### Work to be completed
Whatever lines the data contains, output all of them unchanged.

Source data
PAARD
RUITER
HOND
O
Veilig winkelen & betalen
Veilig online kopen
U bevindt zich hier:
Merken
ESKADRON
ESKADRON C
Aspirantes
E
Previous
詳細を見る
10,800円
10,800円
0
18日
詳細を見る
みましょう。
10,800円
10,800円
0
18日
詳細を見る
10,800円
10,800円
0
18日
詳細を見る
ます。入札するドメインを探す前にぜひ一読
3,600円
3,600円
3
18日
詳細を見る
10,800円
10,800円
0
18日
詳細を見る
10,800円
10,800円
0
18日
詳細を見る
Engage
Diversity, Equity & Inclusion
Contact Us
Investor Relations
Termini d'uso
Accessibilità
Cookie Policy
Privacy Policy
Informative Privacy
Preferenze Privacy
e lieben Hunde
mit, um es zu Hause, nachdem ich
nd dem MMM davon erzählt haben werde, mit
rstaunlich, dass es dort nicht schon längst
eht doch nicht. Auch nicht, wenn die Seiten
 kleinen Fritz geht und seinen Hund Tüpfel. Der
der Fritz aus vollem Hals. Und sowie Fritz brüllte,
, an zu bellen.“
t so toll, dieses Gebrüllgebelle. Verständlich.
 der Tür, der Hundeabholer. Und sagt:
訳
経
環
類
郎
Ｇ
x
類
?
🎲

### Worked solution
PAARD
RUITER
HOND
O
Veilig winkelen & betalen
Veilig online kopen
U bevindt zich hier:
Merken
ESKADRON
ESKADRON C
Aspirantes
E
Previous
詳細を見る
10,800円
10,800円
0
18日
詳細を見る
みましょう。
10,800円
10,800円
0
18日
詳細を見る
10,800円
10,800円
0
18日
詳細を見る
ます。入札するドメインを探す前にぜひ一読
3,600円
3,600円
3
18日
詳細を見る
10,800円
10,800円
0
18日
詳細を見る
10,800円
10,800円
0
18日
詳細を見る
Engage
Diversity, Equity & Inclusion
Contact Us
Investor Relations
Termini d'uso
Accessibilità
Cookie Policy
Privacy Policy
Informative Privacy
Preferenze Privacy
e lieben Hunde
mit, um es zu Hause, nachdem ich
nd dem MMM davon erzählt haben werde, mit
rstaunlich, dass es dort nicht schon längst
eht doch nicht. Auch nicht, wenn die Seiten
 kleinen Fritz geht und seinen Hund Tüpfel. Der
der Fritz aus vollem Hals. Und sowie Fritz brüllte,
, an zu bellen.“
t so toll, dieses Gebrüllgebelle. Verständlich.
 der Tür, der Hundeabholer. Und sagt:
訳
経
環
類
郎
Ｇ
x
類
?
🎲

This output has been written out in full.